Stadt will Kürzungen verhindern
Die Stadt Schwäbisch Gmünd hat auf Hinweise reagiert, wonach die Öffnungszeiten der dort im Stauferklinikum untergebrachten Bereitschaftspraxis reduziert werden könnten. Nach Angaben aus internen Unterlagen der Kassenärztlichen Vereinigung Baden-Württemberg (KVBW) steht die Überlegung im Raum, die täglich geöffnete Praxis ab September an mehreren Wochentagen zu schließen. Die Stadtverwaltung und der Bürgermeister haben daraufhin Gespräche mit der Klinikleitung und anderen Stellen aufgenommen.
Was bekannt ist
Aus der Quelle geht hervor, dass die KVBW intern die Möglichkeit prüft, die Praxis an den Tagen montags, dienstags und donnerstags zu schließen. Offiziell bestätigt die KVBW diese Pläne bisher nicht. Kliniksprecherin Manuela Giesel und Wasmut Fiedler vom Verein Ärztlicher Bereitschaftsdienst Schwäbisch Gmünd haben gegenüber der Redaktion mögliche Auswirkungen wie längere Wege und Wartezeiten für Patienten genannt. Bürgermeister Christian Baron erklärte, die Stadt werde das Thema weiterhin ansprechen und die Sache verfolgen.

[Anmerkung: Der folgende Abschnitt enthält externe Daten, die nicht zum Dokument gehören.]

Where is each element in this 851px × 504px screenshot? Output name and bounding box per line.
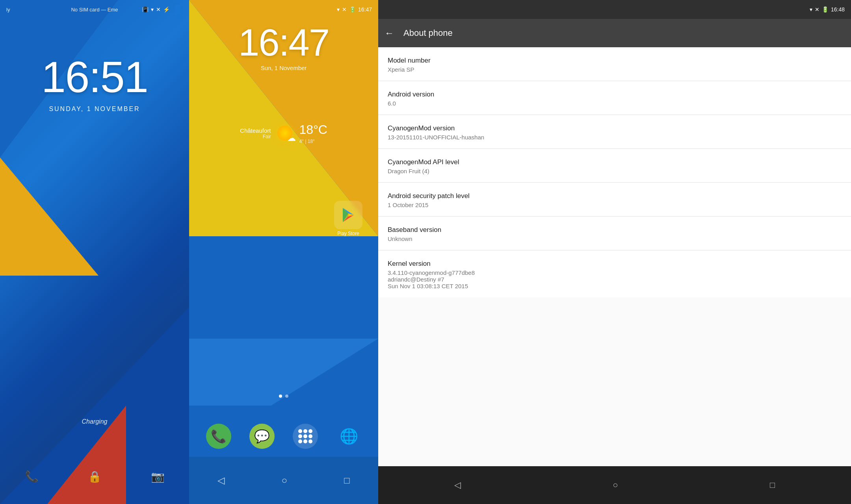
account-icon: 👤 bbox=[172, 4, 183, 15]
about-wifi-icon: ▾ bbox=[810, 6, 812, 13]
model-number-value: Xperia SP bbox=[388, 66, 842, 73]
cloud-icon: ☁ bbox=[287, 133, 296, 143]
android-version-label: Android version bbox=[388, 91, 842, 98]
kernel-version-value: 3.4.110-cyanogenmod-g777dbe8 adriandc@De… bbox=[388, 269, 842, 289]
android-version-row: Android version 6.0 bbox=[378, 81, 851, 115]
cyanogenmod-api-label: CyanogenMod API level bbox=[388, 158, 842, 166]
dot-1 bbox=[279, 395, 282, 398]
lock-charging-status: Charging bbox=[0, 418, 189, 425]
network-icon: ✕ bbox=[156, 6, 161, 13]
kernel-version-row: Kernel version 3.4.110-cyanogenmod-g777d… bbox=[378, 250, 851, 297]
security-patch-row: Android security patch level 1 October 2… bbox=[378, 183, 851, 217]
weather-sun-icon: ☁ bbox=[274, 122, 296, 144]
home-nav-home[interactable]: ○ bbox=[281, 475, 287, 486]
model-number-row: Model number Xperia SP bbox=[378, 47, 851, 81]
dock-phone-icon[interactable]: 📞 bbox=[206, 424, 231, 449]
lock-carrier-text: ly bbox=[6, 7, 10, 13]
model-number-label: Model number bbox=[388, 57, 842, 65]
wifi-icon: ▾ bbox=[151, 6, 154, 13]
apps-grid bbox=[298, 429, 312, 443]
cyanogenmod-api-value: Dragon Fruit (4) bbox=[388, 168, 842, 174]
weather-range: 4° | 18° bbox=[299, 139, 327, 144]
home-date: Sun, 1 November bbox=[189, 65, 378, 71]
about-network-icon: ✕ bbox=[815, 6, 819, 13]
cyanogenmod-version-label: CyanogenMod version bbox=[388, 124, 842, 132]
about-title: About phone bbox=[403, 28, 453, 38]
kernel-version-label: Kernel version bbox=[388, 260, 842, 268]
lock-time: 16:51 bbox=[0, 55, 189, 99]
android-version-value: 6.0 bbox=[388, 100, 842, 107]
play-store-box[interactable] bbox=[334, 201, 362, 229]
home-wifi-icon: ▾ bbox=[337, 6, 340, 13]
home-status-time: 16:47 bbox=[358, 6, 372, 13]
lock-status-bar: ly No SIM card — Eme 📳 ▾ ✕ ⚡ 👤 bbox=[0, 0, 189, 19]
about-back-button[interactable]: ← bbox=[385, 28, 394, 39]
lock-time-area: 16:51 SUNDAY, 1 NOVEMBER bbox=[0, 55, 189, 113]
lock-status-icons: 📳 ▾ ✕ ⚡ 👤 bbox=[142, 4, 183, 15]
security-patch-label: Android security patch level bbox=[388, 192, 842, 200]
about-phone-panel: ▾ ✕ 🔋 16:48 ← About phone Model number X… bbox=[378, 0, 851, 504]
about-nav-home[interactable]: ○ bbox=[613, 480, 618, 490]
home-nav-bar: ◁ ○ □ bbox=[189, 457, 378, 504]
home-screen: ▾ ✕ 🔋 16:47 16:47 Sun, 1 November Châtea… bbox=[189, 0, 378, 504]
dot-2 bbox=[285, 395, 288, 398]
lock-status-center: No SIM card — Eme bbox=[71, 7, 118, 13]
baseband-version-label: Baseband version bbox=[388, 226, 842, 234]
lock-unlock-button[interactable]: 🔒 bbox=[84, 465, 106, 487]
lock-date: SUNDAY, 1 NOVEMBER bbox=[0, 106, 189, 113]
weather-location: Châteaufort bbox=[240, 127, 271, 134]
weather-condition: Fair bbox=[240, 134, 271, 139]
home-dock: 📞 💬 🌐 bbox=[189, 424, 378, 449]
lock-triangle-3 bbox=[0, 158, 98, 276]
baseband-version-row: Baseband version Unknown bbox=[378, 217, 851, 250]
about-nav-back[interactable]: ◁ bbox=[454, 480, 461, 490]
about-nav-bar: ◁ ○ □ bbox=[378, 466, 851, 504]
cyanogenmod-version-row: CyanogenMod version 13-20151101-UNOFFICI… bbox=[378, 115, 851, 149]
lock-screen: ly No SIM card — Eme 📳 ▾ ✕ ⚡ 👤 16:51 SUN… bbox=[0, 0, 189, 504]
vibrate-icon: 📳 bbox=[142, 6, 149, 13]
weather-widget: Châteaufort Fair ☁ 18°C 4° | 18° bbox=[213, 122, 355, 144]
play-store-svg bbox=[340, 206, 357, 224]
weather-temperature: 18°C bbox=[299, 122, 327, 137]
home-dots-indicator bbox=[189, 395, 378, 398]
play-store-icon[interactable]: Play Store bbox=[334, 201, 362, 236]
dock-apps-icon[interactable] bbox=[293, 424, 318, 449]
dock-messenger-icon[interactable]: 💬 bbox=[249, 424, 275, 449]
home-clock: 16:47 bbox=[189, 24, 378, 61]
cyanogenmod-version-value: 13-20151101-UNOFFICIAL-huashan bbox=[388, 134, 842, 141]
home-nav-recent[interactable]: □ bbox=[344, 475, 350, 486]
lock-bottom-bar: 📞 🔒 📷 bbox=[0, 457, 189, 504]
baseband-version-value: Unknown bbox=[388, 235, 842, 242]
about-status-time: 16:48 bbox=[831, 6, 845, 13]
battery-icon: ⚡ bbox=[163, 6, 170, 13]
security-patch-value: 1 October 2015 bbox=[388, 202, 842, 208]
about-content: Model number Xperia SP Android version 6… bbox=[378, 47, 851, 466]
about-nav-recent[interactable]: □ bbox=[770, 480, 775, 490]
home-nav-back[interactable]: ◁ bbox=[217, 475, 225, 486]
home-clock-area: 16:47 Sun, 1 November bbox=[189, 24, 378, 71]
about-status-bar: ▾ ✕ 🔋 16:48 bbox=[378, 0, 851, 19]
cyanogenmod-api-row: CyanogenMod API level Dragon Fruit (4) bbox=[378, 149, 851, 183]
home-battery-icon: 🔋 bbox=[349, 6, 356, 13]
lock-camera-button[interactable]: 📷 bbox=[147, 465, 169, 487]
home-network-icon: ✕ bbox=[342, 6, 347, 13]
about-battery-icon: 🔋 bbox=[822, 6, 829, 13]
home-status-bar: ▾ ✕ 🔋 16:47 bbox=[189, 0, 378, 19]
dock-browser-icon[interactable]: 🌐 bbox=[336, 424, 361, 449]
about-toolbar: ← About phone bbox=[378, 19, 851, 47]
play-store-label: Play Store bbox=[337, 231, 359, 236]
lock-phone-button[interactable]: 📞 bbox=[20, 465, 43, 487]
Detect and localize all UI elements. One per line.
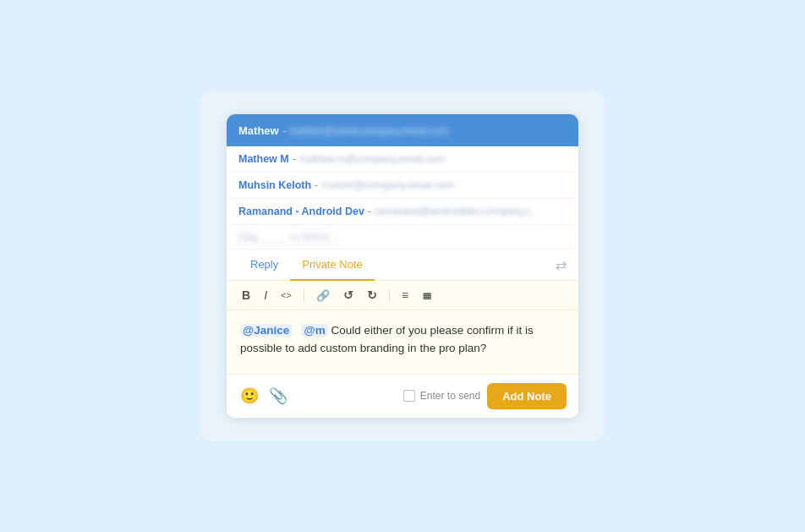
header-email: - mathew@somecompany.email.com — [282, 125, 449, 137]
attach-button[interactable]: 📎 — [267, 385, 289, 407]
header-row: Mathew - mathew@somecompany.email.com — [227, 114, 578, 146]
outer-card: Mathew - mathew@somecompany.email.com Ma… — [200, 90, 605, 442]
tab-private-note[interactable]: Private Note — [290, 250, 375, 281]
inner-card: Mathew - mathew@somecompany.email.com Ma… — [227, 114, 578, 418]
contact-email-2: ramanand@androiddev.company.com — [375, 206, 544, 217]
contact-name-1: Muhsin Keloth — [238, 179, 311, 191]
add-note-button[interactable]: Add Note — [487, 383, 567, 409]
emoji-button[interactable]: 🙂 — [238, 385, 260, 407]
contact-email-1: muhsin@company.email.com — [321, 179, 454, 191]
code-button[interactable]: <> — [277, 289, 295, 302]
editor-footer: 🙂 📎 Enter to send Add Note — [227, 375, 578, 418]
partial-contact: Cha_____ +1 OTCs... — [238, 232, 337, 244]
enter-to-send-text: Enter to send — [420, 390, 480, 402]
contact-email-0: mathew.m@company.email.com — [299, 153, 446, 165]
contact-name-2: Ramanand - Android Dev — [238, 206, 364, 217]
enter-to-send-checkbox[interactable] — [403, 390, 415, 402]
enter-to-send-label[interactable]: Enter to send — [403, 390, 480, 402]
tab-row: Reply Private Note ⇄ — [227, 250, 578, 281]
mention-janice: @Janice — [240, 324, 292, 337]
header-name: Mathew — [238, 124, 279, 137]
undo-button[interactable]: ↺ — [340, 288, 357, 303]
resize-icon[interactable]: ⇄ — [556, 257, 567, 273]
contact-list: Mathew M - mathew.m@company.email.com Mu… — [227, 146, 578, 250]
link-button[interactable]: 🔗 — [313, 288, 333, 303]
italic-button[interactable]: I — [260, 288, 271, 303]
list-item: Ramanand - Android Dev - ramanand@androi… — [227, 199, 578, 225]
editor-content[interactable]: @Janice @m Could either of you please co… — [227, 310, 578, 374]
tab-reply[interactable]: Reply — [238, 250, 290, 281]
redo-button[interactable]: ↻ — [364, 288, 381, 303]
toolbar: B I <> 🔗 ↺ ↻ ≡ ≣ — [227, 281, 578, 310]
toolbar-sep — [304, 288, 304, 302]
mention-m: @m — [301, 324, 327, 337]
unordered-list-button[interactable]: ≡ — [398, 288, 412, 303]
editor-area: B I <> 🔗 ↺ ↻ ≡ ≣ @Janice @m Could either… — [227, 281, 578, 375]
list-item-partial: Cha_____ +1 OTCs... — [227, 225, 578, 250]
list-item: Muhsin Keloth - muhsin@company.email.com — [227, 173, 578, 199]
toolbar-sep-2 — [389, 288, 390, 302]
bold-button[interactable]: B — [238, 288, 254, 303]
contact-name-0: Mathew M — [238, 153, 289, 165]
ordered-list-button[interactable]: ≣ — [419, 288, 435, 303]
list-item: Mathew M - mathew.m@company.email.com — [227, 146, 578, 173]
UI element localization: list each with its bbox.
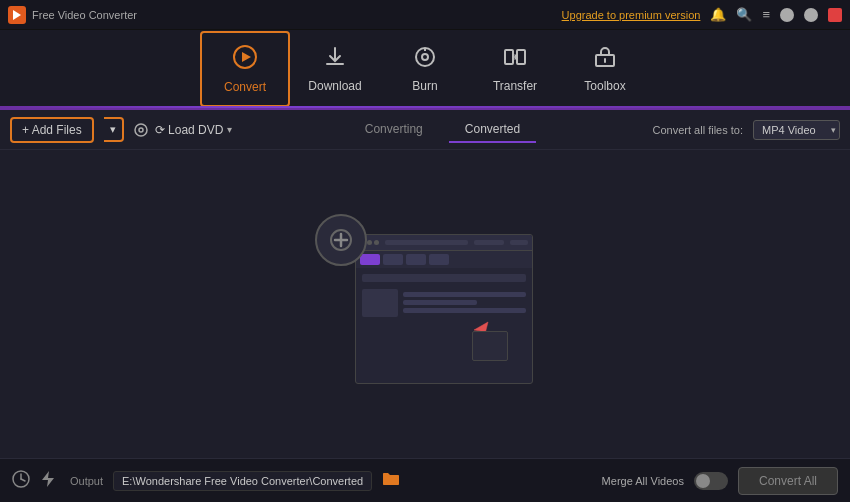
- window-titlebar: [356, 235, 532, 251]
- output-path[interactable]: E:\Wondershare Free Video Converter\Conv…: [113, 471, 372, 491]
- load-dvd-label: ⟳ Load DVD: [155, 123, 224, 137]
- toolbar: + Add Files ▾ ⟳ Load DVD ▾ Converting Co…: [0, 110, 850, 150]
- convert-icon: [232, 44, 258, 76]
- title-bar-right: Upgrade to premium version 🔔 🔍 ≡: [562, 7, 842, 22]
- title-bar: Free Video Converter Upgrade to premium …: [0, 0, 850, 30]
- nav-item-burn[interactable]: Burn: [380, 31, 470, 107]
- win-dot-1: [367, 240, 372, 245]
- win-tab-active: [360, 254, 380, 265]
- win-tab-1: [383, 254, 403, 265]
- win-line-1: [403, 292, 526, 297]
- svg-point-11: [139, 128, 143, 132]
- convert-label: Convert: [224, 80, 266, 94]
- svg-rect-7: [517, 50, 525, 64]
- svg-point-10: [135, 124, 147, 136]
- burn-label: Burn: [412, 79, 437, 93]
- title-bar-left: Free Video Converter: [8, 6, 137, 24]
- svg-marker-2: [242, 52, 251, 62]
- load-dvd-arrow: ▾: [227, 124, 232, 135]
- bell-icon[interactable]: 🔔: [710, 7, 726, 22]
- close-button[interactable]: [828, 8, 842, 22]
- win-line-3: [403, 308, 526, 313]
- clock-icon[interactable]: [12, 470, 30, 492]
- floating-panel: [472, 331, 508, 361]
- win-dot-2: [374, 240, 379, 245]
- nav-item-toolbox[interactable]: Toolbox: [560, 31, 650, 107]
- add-files-button[interactable]: + Add Files: [10, 117, 94, 143]
- win-tab-3: [429, 254, 449, 265]
- output-label: Output: [70, 475, 103, 487]
- bottom-bar: Output E:\Wondershare Free Video Convert…: [0, 458, 850, 502]
- window-mockup: [355, 234, 533, 384]
- nav-bar: Convert Download Burn Tran: [0, 30, 850, 110]
- merge-toggle-knob: [696, 474, 710, 488]
- nav-item-download[interactable]: Download: [290, 31, 380, 107]
- nav-accent-line: [0, 106, 850, 108]
- download-icon: [323, 45, 347, 75]
- win-content-area: [362, 289, 526, 317]
- win-lines: [403, 292, 526, 317]
- burn-icon: [413, 45, 437, 75]
- download-label: Download: [308, 79, 361, 93]
- tab-converted[interactable]: Converted: [449, 117, 536, 143]
- convert-all-files-label: Convert all files to:: [653, 124, 743, 136]
- tab-converting[interactable]: Converting: [349, 117, 439, 143]
- convert-all-button[interactable]: Convert All: [738, 467, 838, 495]
- app-title: Free Video Converter: [32, 9, 137, 21]
- toolbox-icon: [593, 45, 617, 75]
- format-select[interactable]: MP4 Video MKV Video AVI Video MOV Video …: [753, 120, 840, 140]
- transfer-label: Transfer: [493, 79, 537, 93]
- svg-line-17: [21, 479, 25, 481]
- add-circle-icon: [315, 214, 367, 266]
- svg-rect-6: [505, 50, 513, 64]
- main-content: [0, 150, 850, 458]
- lightning-icon[interactable]: [40, 470, 56, 492]
- svg-point-4: [422, 54, 428, 60]
- nav-item-transfer[interactable]: Transfer: [470, 31, 560, 107]
- menu-icon[interactable]: ≡: [762, 7, 770, 22]
- svg-marker-0: [13, 10, 21, 20]
- win-tab-2: [406, 254, 426, 265]
- transfer-icon: [503, 45, 527, 75]
- merge-label: Merge All Videos: [602, 475, 684, 487]
- maximize-button[interactable]: [804, 8, 818, 22]
- win-addr-bar: [362, 274, 526, 282]
- add-files-dropdown-button[interactable]: ▾: [104, 117, 124, 142]
- win-thumb: [362, 289, 398, 317]
- load-dvd-button[interactable]: ⟳ Load DVD ▾: [134, 123, 233, 137]
- toolbox-label: Toolbox: [584, 79, 625, 93]
- nav-item-convert[interactable]: Convert: [200, 31, 290, 107]
- window-tabs-row: [356, 251, 532, 268]
- app-logo: [8, 6, 26, 24]
- minimize-button[interactable]: [780, 8, 794, 22]
- window-body: [356, 268, 532, 323]
- drop-illustration: [315, 214, 535, 394]
- win-line-2: [403, 300, 477, 305]
- output-folder-icon[interactable]: [382, 471, 400, 490]
- search-icon[interactable]: 🔍: [736, 7, 752, 22]
- upgrade-link[interactable]: Upgrade to premium version: [562, 9, 701, 21]
- format-select-wrapper: MP4 Video MKV Video AVI Video MOV Video …: [753, 120, 840, 140]
- merge-toggle[interactable]: [694, 472, 728, 490]
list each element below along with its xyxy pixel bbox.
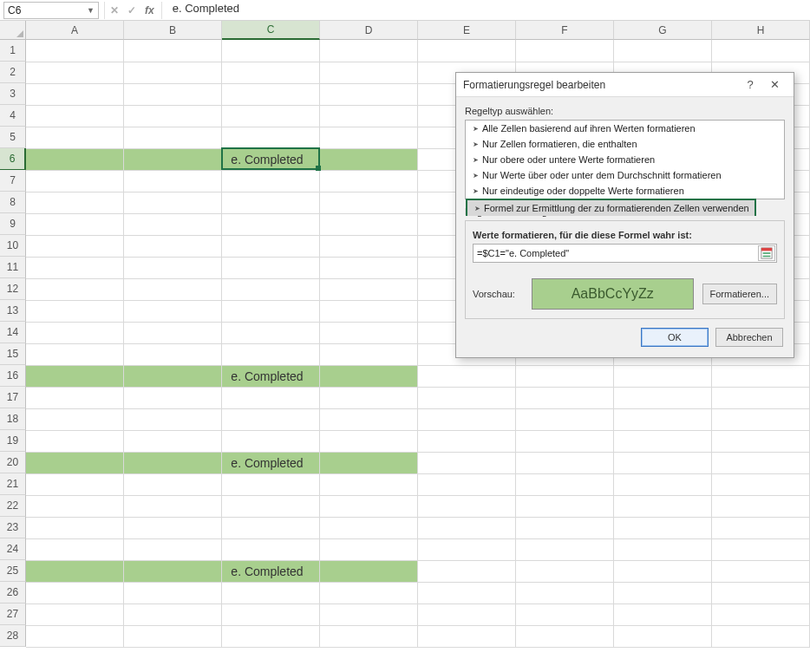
row-header-13[interactable]: 13	[0, 300, 26, 322]
cell-C22[interactable]	[222, 495, 320, 517]
row-header-9[interactable]: 9	[0, 213, 26, 235]
cell-A27[interactable]	[26, 603, 124, 625]
name-box[interactable]: C6 ▼	[3, 2, 99, 19]
cell-C21[interactable]	[222, 473, 320, 495]
cell-D1[interactable]	[320, 40, 418, 62]
cell-C12[interactable]	[222, 278, 320, 300]
cell-A8[interactable]	[26, 192, 124, 213]
cell-G17[interactable]	[614, 387, 712, 408]
row-header-1[interactable]: 1	[0, 40, 26, 62]
cell-G26[interactable]	[614, 582, 712, 603]
cell-B4[interactable]	[124, 105, 222, 127]
row-header-15[interactable]: 15	[0, 343, 26, 365]
cell-B28[interactable]	[124, 625, 222, 647]
cell-B6[interactable]	[124, 148, 222, 170]
cell-D12[interactable]	[320, 278, 418, 300]
cell-F25[interactable]	[516, 560, 614, 582]
cell-F24[interactable]	[516, 538, 614, 560]
rule-type-list[interactable]: Alle Zellen basierend auf ihren Werten f…	[465, 120, 785, 199]
row-header-6[interactable]: 6	[0, 148, 26, 170]
cell-B21[interactable]	[124, 473, 222, 495]
cancel-button[interactable]: Abbrechen	[715, 328, 783, 347]
cell-D9[interactable]	[320, 213, 418, 235]
row-header-28[interactable]: 28	[0, 625, 26, 647]
row-header-21[interactable]: 21	[0, 473, 26, 495]
cell-B8[interactable]	[124, 192, 222, 213]
cell-B3[interactable]	[124, 83, 222, 105]
cell-F28[interactable]	[516, 625, 614, 647]
cell-D21[interactable]	[320, 473, 418, 495]
cell-C9[interactable]	[222, 213, 320, 235]
cell-E20[interactable]	[418, 452, 516, 473]
cell-C5[interactable]	[222, 127, 320, 148]
cell-D24[interactable]	[320, 538, 418, 560]
cell-H18[interactable]	[712, 408, 810, 430]
cell-D14[interactable]	[320, 322, 418, 343]
cell-C1[interactable]	[222, 40, 320, 62]
cell-H17[interactable]	[712, 387, 810, 408]
cell-D26[interactable]	[320, 582, 418, 603]
cell-H21[interactable]	[712, 473, 810, 495]
cell-F23[interactable]	[516, 517, 614, 538]
cell-C17[interactable]	[222, 387, 320, 408]
row-header-7[interactable]: 7	[0, 170, 26, 192]
column-header-C[interactable]: C	[222, 21, 320, 40]
cell-C16[interactable]: e. Completed	[222, 365, 320, 387]
cell-C26[interactable]	[222, 582, 320, 603]
cell-C10[interactable]	[222, 235, 320, 257]
cell-A19[interactable]	[26, 430, 124, 452]
row-header-22[interactable]: 22	[0, 495, 26, 517]
cell-G1[interactable]	[614, 40, 712, 62]
row-header-20[interactable]: 20	[0, 452, 26, 473]
cell-C3[interactable]	[222, 83, 320, 105]
cell-H28[interactable]	[712, 625, 810, 647]
cell-F19[interactable]	[516, 430, 614, 452]
row-header-18[interactable]: 18	[0, 408, 26, 430]
rule-type-option[interactable]: Nur eindeutige oder doppelte Werte forma…	[466, 183, 784, 199]
cell-E18[interactable]	[418, 408, 516, 430]
cell-B11[interactable]	[124, 257, 222, 278]
column-header-G[interactable]: G	[614, 21, 712, 40]
column-header-D[interactable]: D	[320, 21, 418, 40]
cell-B27[interactable]	[124, 603, 222, 625]
cell-A1[interactable]	[26, 40, 124, 62]
row-header-27[interactable]: 27	[0, 603, 26, 625]
cell-A21[interactable]	[26, 473, 124, 495]
cell-D18[interactable]	[320, 408, 418, 430]
cell-D17[interactable]	[320, 387, 418, 408]
cell-C27[interactable]	[222, 603, 320, 625]
cell-E21[interactable]	[418, 473, 516, 495]
cell-D7[interactable]	[320, 170, 418, 192]
cell-C20[interactable]: e. Completed	[222, 452, 320, 473]
row-header-8[interactable]: 8	[0, 192, 26, 213]
cell-G24[interactable]	[614, 538, 712, 560]
cell-F18[interactable]	[516, 408, 614, 430]
cell-A18[interactable]	[26, 408, 124, 430]
cell-A20[interactable]	[26, 452, 124, 473]
cell-G20[interactable]	[614, 452, 712, 473]
cell-D5[interactable]	[320, 127, 418, 148]
cell-G22[interactable]	[614, 495, 712, 517]
cell-F17[interactable]	[516, 387, 614, 408]
cell-E27[interactable]	[418, 603, 516, 625]
cell-C24[interactable]	[222, 538, 320, 560]
rule-type-option[interactable]: Nur Werte über oder unter dem Durchschni…	[466, 167, 784, 183]
cell-D8[interactable]	[320, 192, 418, 213]
cell-D13[interactable]	[320, 300, 418, 322]
cell-B25[interactable]	[124, 560, 222, 582]
cell-G23[interactable]	[614, 517, 712, 538]
cell-F22[interactable]	[516, 495, 614, 517]
row-header-10[interactable]: 10	[0, 235, 26, 257]
cell-A16[interactable]	[26, 365, 124, 387]
column-header-H[interactable]: H	[712, 21, 810, 40]
cell-H22[interactable]	[712, 495, 810, 517]
cell-F27[interactable]	[516, 603, 614, 625]
cell-D23[interactable]	[320, 517, 418, 538]
format-button[interactable]: Formatieren...	[702, 284, 777, 304]
cell-G16[interactable]	[614, 365, 712, 387]
cell-G28[interactable]	[614, 625, 712, 647]
select-all-corner[interactable]	[0, 21, 26, 40]
row-header-2[interactable]: 2	[0, 62, 26, 83]
cell-D2[interactable]	[320, 62, 418, 83]
cell-C4[interactable]	[222, 105, 320, 127]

Konkrete Beobachtungen vor Ort
Ein Stadtrat meldete jüngst eine Beobachtung: Am vergangenen Montagabend habe es vor der Notaufnahme des Stauferklinikums eine Warteschlange bis auf die Straße gegeben. Diese Schilderung unterstreicht laut Sitzungsteilnehmern den Bedarf an funktionierenden Bereitschaftsangeboten vor Ort.
„Wir sind nicht begeistert, im Gegenteil, das ist keine gute Entwicklung", sagte der Erste Bürgermeister.
Folgen für Patienten und Klinik
Aus der Berichterstattung lässt sich ablesen, dass eine Einschränkung der Praxiszeiten mehrere Folgen haben kann:
- Längere Wege für Patienten, die abends oder an den betroffenen Tagen ärztliche Hilfe benötigen.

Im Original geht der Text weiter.